I can’t wait for that day, and I look forward to building and deploying such trustworthy systems on top of Ava.

ou are always a supporter of big blockchains. But it is obvious that the big blockchains have been defeated in the competition. Their personal interests influence the consensus of Bitcoin, such as BCH. Do you believe that the price of BCH is manipulated by someone to remain at a relatively high price?

I take pride in being principled and scientific. I have criticized big blockers as well as small blockers. If I seem to be on the big blocker side in the blocksize debate, it’s because I saw the small blockers use arguments and social media manipulation techniques that I found to be at odds with scientific reasoning. To be fair, big blockers have also engaged in some bad practices, and I’ve called them out on it as well. I would very much like us to evolve towards sound, trustworthy systems, proven by science.

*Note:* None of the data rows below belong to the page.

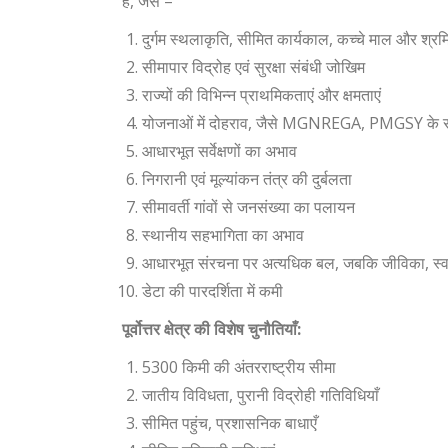
हैं, जैसे –
दुर्गम स्थलाकृति, सीमित कार्यकाल, कच्चे माल और श्र
सीमापार विद्रोह एवं सुरक्षा संबंधी जोखिम
राज्यों की विभिन्न प्राथमिकताएं और क्षमताएं
योजनाओं में दोहराव, जैसे MGNREGA, PMGSY के 
आधारभूत सर्वेक्षणों का अभाव
निगरानी एवं मूल्यांकन तंत्र की दुर्बलता
सीमावर्ती गांवों से जनसंख्या का पलायन
स्थानीय सहभागिता का अभाव
आधारभूत संरचना पर अत्यधिक बल, जबकि जीविका, स्वास्
डेटा की पारदर्शिता में कमी
पूर्वोत्तर क्षेत्र की विशेष चुनौतियाँ:
5300 किमी की अंतरराष्ट्रीय सीमा
जातीय विविधता, पुरानी विद्रोही गतिविधियाँ
सीमित पहुंच, प्रशासनिक बाधाएँ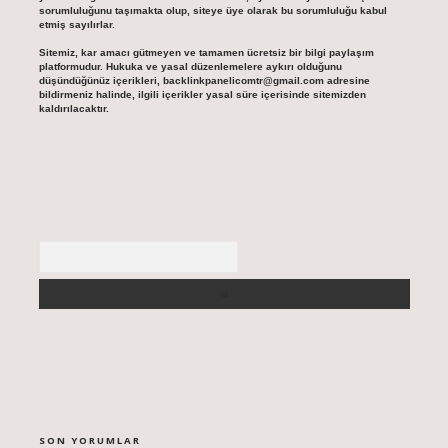
sorumluluğunu taşımakta olup, siteye üye olarak bu sorumluluğu kabul
etmiş sayılırlar.
Sitemiz, kar amacı gütmeyen ve tamamen ücretsiz bir bilgi paylaşım
platformudur. Hukuka ve yasal düzenlemelere aykırı olduğunu
düşündüğünüz içerikleri,
backlinkpanelicomtr@gmail.com
adresine
bildirmeniz halinde, ilgili içerikler yasal süre içerisinde sitemizden
kaldırılacaktır.
Arama
SON YORUMLAR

As for price manipulation, it’s not something on which I have any unique views. There are tons of coins in the top-10 that have market caps *far* in excess of their technical merits. I believe both BTC and BCH are exploring two reasonable paths, one if exploring scaling offchain while the other is trying to push the original design to the maximum allowable by the networks and hardware.

You mentioned that if a dishonest node attempts to implement a double-spend, the Avalanche protocol will not be able to reach a consensus on either of the operations. Do you view this as an advantage or disadvantage?

Let’s be clear, because this is a bit nuanced, and there are two separate issues: if a dishonest node attempts a double-spend, Avalanche *will* decide.

But if a dishonest node is coupled with a very large-stake attacker, he may be able to keep the network from picking one of the two transactions. This has no negative impact on Ava, as the system builds a graph (a DAG), and it will simply leave those two tx’s in limbo, and grow the graph around them.